The entries below contain a line with "Kombinuoti raktai, veržliarakčiai ir" and a line with "出路，Winki四年前參加公大的資訊日，得知公大開設了全港". Retype exactly everything from the first down to the second, both included, and nothing else.
━━━━━━
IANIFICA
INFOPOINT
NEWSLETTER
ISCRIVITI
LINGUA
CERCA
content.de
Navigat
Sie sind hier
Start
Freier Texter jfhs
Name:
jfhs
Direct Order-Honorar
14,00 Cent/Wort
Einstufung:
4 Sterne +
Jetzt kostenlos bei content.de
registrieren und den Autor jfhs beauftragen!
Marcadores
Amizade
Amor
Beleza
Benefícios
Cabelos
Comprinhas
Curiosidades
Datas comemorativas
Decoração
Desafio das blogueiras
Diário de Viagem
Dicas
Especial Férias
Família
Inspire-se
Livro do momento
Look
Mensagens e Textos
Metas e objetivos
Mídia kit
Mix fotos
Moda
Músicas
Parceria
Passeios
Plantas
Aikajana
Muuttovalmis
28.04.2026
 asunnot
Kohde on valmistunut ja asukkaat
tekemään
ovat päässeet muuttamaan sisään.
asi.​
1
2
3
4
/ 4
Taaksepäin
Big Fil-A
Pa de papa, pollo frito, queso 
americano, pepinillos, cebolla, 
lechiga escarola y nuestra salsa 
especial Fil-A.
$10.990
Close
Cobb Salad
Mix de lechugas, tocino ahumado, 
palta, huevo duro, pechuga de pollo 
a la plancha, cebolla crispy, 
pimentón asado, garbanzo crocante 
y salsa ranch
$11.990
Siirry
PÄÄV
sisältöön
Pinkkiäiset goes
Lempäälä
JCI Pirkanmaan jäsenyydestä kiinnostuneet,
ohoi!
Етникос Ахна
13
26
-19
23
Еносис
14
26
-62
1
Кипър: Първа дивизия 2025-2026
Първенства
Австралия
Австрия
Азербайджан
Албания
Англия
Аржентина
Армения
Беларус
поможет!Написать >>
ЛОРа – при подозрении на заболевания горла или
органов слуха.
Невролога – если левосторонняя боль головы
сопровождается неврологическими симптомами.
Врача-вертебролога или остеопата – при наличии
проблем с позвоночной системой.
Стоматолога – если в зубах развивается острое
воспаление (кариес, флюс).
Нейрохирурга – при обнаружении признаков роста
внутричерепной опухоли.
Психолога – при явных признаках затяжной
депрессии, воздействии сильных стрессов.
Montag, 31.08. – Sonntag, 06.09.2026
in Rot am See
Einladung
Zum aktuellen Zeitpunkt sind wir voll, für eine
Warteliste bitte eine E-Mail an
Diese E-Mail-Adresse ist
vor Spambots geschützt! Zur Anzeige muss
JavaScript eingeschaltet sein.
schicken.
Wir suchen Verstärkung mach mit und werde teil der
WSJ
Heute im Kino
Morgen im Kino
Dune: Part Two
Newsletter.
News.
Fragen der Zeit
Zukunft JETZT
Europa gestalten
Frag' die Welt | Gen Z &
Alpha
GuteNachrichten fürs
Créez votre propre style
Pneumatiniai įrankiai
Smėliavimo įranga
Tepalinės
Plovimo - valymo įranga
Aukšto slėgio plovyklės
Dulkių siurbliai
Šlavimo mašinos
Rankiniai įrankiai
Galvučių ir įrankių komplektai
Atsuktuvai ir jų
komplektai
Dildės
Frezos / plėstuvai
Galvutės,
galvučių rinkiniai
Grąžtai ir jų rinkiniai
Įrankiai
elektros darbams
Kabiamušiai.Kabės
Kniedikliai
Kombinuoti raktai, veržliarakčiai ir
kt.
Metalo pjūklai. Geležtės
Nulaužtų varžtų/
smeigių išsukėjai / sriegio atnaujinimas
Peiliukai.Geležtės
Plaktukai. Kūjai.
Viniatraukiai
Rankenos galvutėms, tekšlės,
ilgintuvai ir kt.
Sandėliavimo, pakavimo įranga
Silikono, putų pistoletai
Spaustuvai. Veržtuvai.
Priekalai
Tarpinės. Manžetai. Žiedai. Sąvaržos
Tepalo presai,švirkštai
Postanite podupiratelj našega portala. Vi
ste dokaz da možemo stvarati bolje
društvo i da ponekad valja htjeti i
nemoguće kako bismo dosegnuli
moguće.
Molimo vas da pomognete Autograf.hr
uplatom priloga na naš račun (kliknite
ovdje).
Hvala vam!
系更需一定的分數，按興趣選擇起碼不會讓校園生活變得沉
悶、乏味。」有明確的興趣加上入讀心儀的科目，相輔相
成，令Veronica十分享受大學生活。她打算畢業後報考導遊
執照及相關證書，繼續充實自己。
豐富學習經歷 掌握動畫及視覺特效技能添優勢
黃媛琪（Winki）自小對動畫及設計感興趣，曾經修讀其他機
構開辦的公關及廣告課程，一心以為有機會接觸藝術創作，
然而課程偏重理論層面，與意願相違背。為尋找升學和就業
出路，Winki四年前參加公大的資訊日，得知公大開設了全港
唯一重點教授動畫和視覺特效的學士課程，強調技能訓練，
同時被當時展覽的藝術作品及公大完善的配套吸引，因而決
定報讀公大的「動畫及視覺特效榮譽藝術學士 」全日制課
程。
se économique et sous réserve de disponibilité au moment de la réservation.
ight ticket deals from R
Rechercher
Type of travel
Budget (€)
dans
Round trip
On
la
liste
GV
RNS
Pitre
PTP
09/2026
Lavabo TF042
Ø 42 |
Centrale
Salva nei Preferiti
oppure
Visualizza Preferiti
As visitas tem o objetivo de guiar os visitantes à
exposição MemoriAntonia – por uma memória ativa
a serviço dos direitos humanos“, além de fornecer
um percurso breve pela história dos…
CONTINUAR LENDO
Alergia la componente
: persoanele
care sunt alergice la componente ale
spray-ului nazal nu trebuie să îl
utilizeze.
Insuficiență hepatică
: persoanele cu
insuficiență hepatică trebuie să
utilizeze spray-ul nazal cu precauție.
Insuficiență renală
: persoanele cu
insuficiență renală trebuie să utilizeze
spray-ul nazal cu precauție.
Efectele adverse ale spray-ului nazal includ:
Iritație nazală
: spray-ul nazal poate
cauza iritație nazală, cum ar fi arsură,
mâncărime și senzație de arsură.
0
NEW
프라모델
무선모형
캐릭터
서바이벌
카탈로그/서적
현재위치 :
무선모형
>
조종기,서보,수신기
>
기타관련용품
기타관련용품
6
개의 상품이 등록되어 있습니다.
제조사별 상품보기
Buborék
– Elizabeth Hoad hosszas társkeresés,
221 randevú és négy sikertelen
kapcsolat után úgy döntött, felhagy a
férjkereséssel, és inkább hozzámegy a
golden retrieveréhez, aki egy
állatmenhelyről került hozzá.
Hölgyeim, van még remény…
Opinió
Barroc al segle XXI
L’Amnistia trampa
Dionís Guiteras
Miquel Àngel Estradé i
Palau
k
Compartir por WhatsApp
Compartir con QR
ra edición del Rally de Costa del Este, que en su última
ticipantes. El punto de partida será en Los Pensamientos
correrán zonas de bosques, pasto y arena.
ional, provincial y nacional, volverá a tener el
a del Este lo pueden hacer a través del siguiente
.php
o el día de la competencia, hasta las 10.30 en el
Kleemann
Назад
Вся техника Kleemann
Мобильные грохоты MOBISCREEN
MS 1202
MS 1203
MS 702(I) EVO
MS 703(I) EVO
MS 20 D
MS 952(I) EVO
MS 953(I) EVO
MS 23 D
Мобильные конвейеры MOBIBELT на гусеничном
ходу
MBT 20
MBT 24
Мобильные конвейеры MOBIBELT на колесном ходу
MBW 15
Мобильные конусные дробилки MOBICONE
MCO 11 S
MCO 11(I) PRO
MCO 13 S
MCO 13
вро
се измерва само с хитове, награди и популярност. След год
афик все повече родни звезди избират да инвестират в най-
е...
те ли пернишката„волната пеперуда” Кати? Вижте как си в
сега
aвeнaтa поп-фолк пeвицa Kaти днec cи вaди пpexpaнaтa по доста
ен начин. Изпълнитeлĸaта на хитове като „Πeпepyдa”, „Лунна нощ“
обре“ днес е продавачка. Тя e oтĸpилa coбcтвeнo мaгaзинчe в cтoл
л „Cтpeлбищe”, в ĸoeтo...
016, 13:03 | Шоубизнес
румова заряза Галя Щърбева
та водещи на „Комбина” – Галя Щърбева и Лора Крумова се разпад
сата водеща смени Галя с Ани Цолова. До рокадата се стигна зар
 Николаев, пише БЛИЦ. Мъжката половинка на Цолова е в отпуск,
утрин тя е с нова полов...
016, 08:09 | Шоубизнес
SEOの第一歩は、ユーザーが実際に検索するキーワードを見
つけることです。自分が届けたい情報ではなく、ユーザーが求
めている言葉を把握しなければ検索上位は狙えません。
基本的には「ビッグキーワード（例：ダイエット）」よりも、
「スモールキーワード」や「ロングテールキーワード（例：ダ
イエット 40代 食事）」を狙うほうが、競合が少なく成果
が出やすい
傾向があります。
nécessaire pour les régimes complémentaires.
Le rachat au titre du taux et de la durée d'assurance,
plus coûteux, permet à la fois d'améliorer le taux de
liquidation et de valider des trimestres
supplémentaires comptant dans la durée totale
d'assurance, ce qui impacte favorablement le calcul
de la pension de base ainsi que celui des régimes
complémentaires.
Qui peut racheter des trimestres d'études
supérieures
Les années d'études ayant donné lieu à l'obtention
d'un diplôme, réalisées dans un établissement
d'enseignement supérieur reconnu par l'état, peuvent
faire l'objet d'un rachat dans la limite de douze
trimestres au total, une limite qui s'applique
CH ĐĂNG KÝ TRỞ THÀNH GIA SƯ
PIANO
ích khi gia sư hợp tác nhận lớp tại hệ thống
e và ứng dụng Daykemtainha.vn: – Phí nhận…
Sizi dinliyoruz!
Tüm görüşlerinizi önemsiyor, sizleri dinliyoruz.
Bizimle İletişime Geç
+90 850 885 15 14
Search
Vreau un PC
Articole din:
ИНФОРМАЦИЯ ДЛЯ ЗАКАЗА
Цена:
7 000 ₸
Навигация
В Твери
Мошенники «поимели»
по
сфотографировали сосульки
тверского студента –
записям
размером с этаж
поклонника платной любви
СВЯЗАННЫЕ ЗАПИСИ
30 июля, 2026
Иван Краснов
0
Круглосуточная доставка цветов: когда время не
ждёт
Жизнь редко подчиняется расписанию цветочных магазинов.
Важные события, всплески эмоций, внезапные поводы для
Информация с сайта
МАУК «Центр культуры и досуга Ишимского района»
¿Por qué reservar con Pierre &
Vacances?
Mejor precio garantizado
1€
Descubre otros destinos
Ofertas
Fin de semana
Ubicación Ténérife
━━━━━━
_OUTPUT OF THE TASK_:
Kombinuoti raktai, veržliarakčiai ir
kt.
Metalo pjūklai. Geležtės
Nulaužtų varžtų/
smeigių išsukėjai / sriegio atnaujinimas
Peiliukai.Geležtės
Plaktukai. Kūjai.
Viniatraukiai
Rankenos galvutėms, tekšlės,
ilgintuvai ir kt.
Sandėliavimo, pakavimo įranga
Silikono, putų pistoletai
Spaustuvai. Veržtuvai.
Priekalai
Tarpinės. Manžetai. Žiedai. Sąvaržos
Tepalo presai,švirkštai
Postanite podupiratelj našega portala. Vi
ste dokaz da možemo stvarati bolje
društvo i da ponekad valja htjeti i
nemoguće kako bismo dosegnuli
moguće.
Molimo vas da pomognete Autograf.hr
uplatom priloga na naš račun (kliknite
ovdje).
Hvala vam!
系更需一定的分數，按興趣選擇起碼不會讓校園生活變得沉
悶、乏味。」有明確的興趣加上入讀心儀的科目，相輔相
成，令Veronica十分享受大學生活。她打算畢業後報考導遊
執照及相關證書，繼續充實自己。
豐富學習經歷 掌握動畫及視覺特效技能添優勢
黃媛琪（Winki）自小對動畫及設計感興趣，曾經修讀其他機
構開辦的公關及廣告課程，一心以為有機會接觸藝術創作，
然而課程偏重理論層面，與意願相違背。為尋找升學和就業
出路，Winki四年前參加公大的資訊日，得知公大開設了全港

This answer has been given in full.